More than half of high school students in the Indian River School District are registered with the district’s two high school-based wellness centers, with that number continuing to rise.
A few months after voting unanimously to continue the Indian River School District’s partnership with Beebe Healthcare, school board members got some data on the partnership’s benefits for students.
Under the program, Beebe manages and staffs two wellness centers, one at each of the district’s high schools. Those facilities are staffed by professionals, including nurse practitioners and physician assistants, mental health counselors, and dietitians.
Speaking to board of education members last week, Beebe’s Dr. Su Chafin, the program’s administrator, highlighted the program’s successes, including high utilization rates and a growing number of new signups.
According to Beebe’s data, at Indian River High School, 56 percent of the student body - 600 students - are registered with the school’s wellness center as of March. That represents a significant increase since July 2025, when 436 students were registered.
Sussex Central High School saw better numbers. There, nearly two-thirds of students are registered with the wellness center with 277 new students registered since July 2025. As of March, more than 1,200 students were part of the program.
Students seem to be using the wellness centers in large numbers as well. Sussex Central’s wellness center saw almost 1,200 visits, while Indian River, with a much smaller student body, saw over 1,100.
More than 50 percent of the wellness centers’ patients were either on Medicaid or uninsured, something that Beebe says shows the centers as a safety net for students with inadequate access to care.
Chafin said that the numbers from IRSD stack up well against similar facilities across the state.
“Some of the impact we have been able to compare to the state numbers that are occurring within school-based health care, and we are ahead in a lot of our services and numbers that we're doing,” she said.
Of the more than 2,300 wellness center visits across the district, a significant number - more than 40 percent - were related to mental health.

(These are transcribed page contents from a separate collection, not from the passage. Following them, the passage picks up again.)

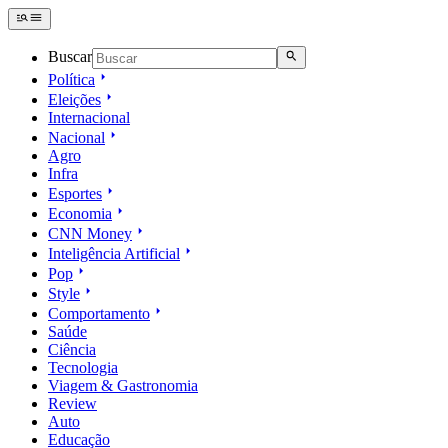
Buscar
Política
Eleições
Internacional
Nacional
Agro
Infra
Esportes
Economia
CNN Money
Inteligência Artificial
Pop
Style
Comportamento
Saúde
Ciência
Tecnologia
Viagem & Gastronomia
Review
Auto
Educação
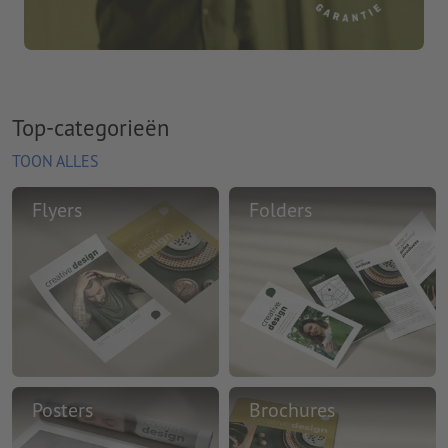
Top-categorieën
TOON ALLES
Flyers
Folders
Posters
Brochures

That included more than 250 depression screenings and risk assessments.
Reproductive and sexual health services were also heavily utilized with more than 400 visits for contraception, pregnancy tests, and STD screenings.
Responding to a question from one board of education member, Chafin noted that Delaware law allows minors to access reproductive and sexual health services without parental notification.
“Some kids prefer not to tell their parents certain things, and the law about contraception and sexually transmitted diseases in Delaware is that you can get treated without your parent or guardian knowing,” she said. “But we really make an effort to try to include parents.”
Beyond everyday treatments and evaluations, the wellness centers are also engaging in outreach and partnerships, organizing mental health groups for girls and bringing information on issues like problem gambling, dating violence prevention, and internet addiction. Additionally, clinicians undertake telehealth visits for behavioral health during school breaks.
Looking ahead, Chafin told board members she wants to expand the program. That could include bringing wellness centers to the district’s middle schools. Beebe is in the running for grant money through Governor Matt Meyer’s Rural Health Transformation Project. Grant awards for that project are expected this month. Support from other local healthcare facilities is also a possibility, she said.
“We're hoping between some of the hospitals in your area that we'll be able to help out your middle schools in the future,” she said. “As far as how we're going to do that, all remains to be seen, space, that sort of thing.”
Beebe is also developing a partnership with Nemours to connect students in Sussex County with specialized multidisciplinary teams.
“We might be working to do some telehealth within the wellness centers where we can help students down here be able to be linked up with an eating disorder clinic where they have a multidisciplinary team,” she explained. “Our nurse practitioner can do vitals, lay their eyes on a student and help them be a part of those multidisciplinary teams.”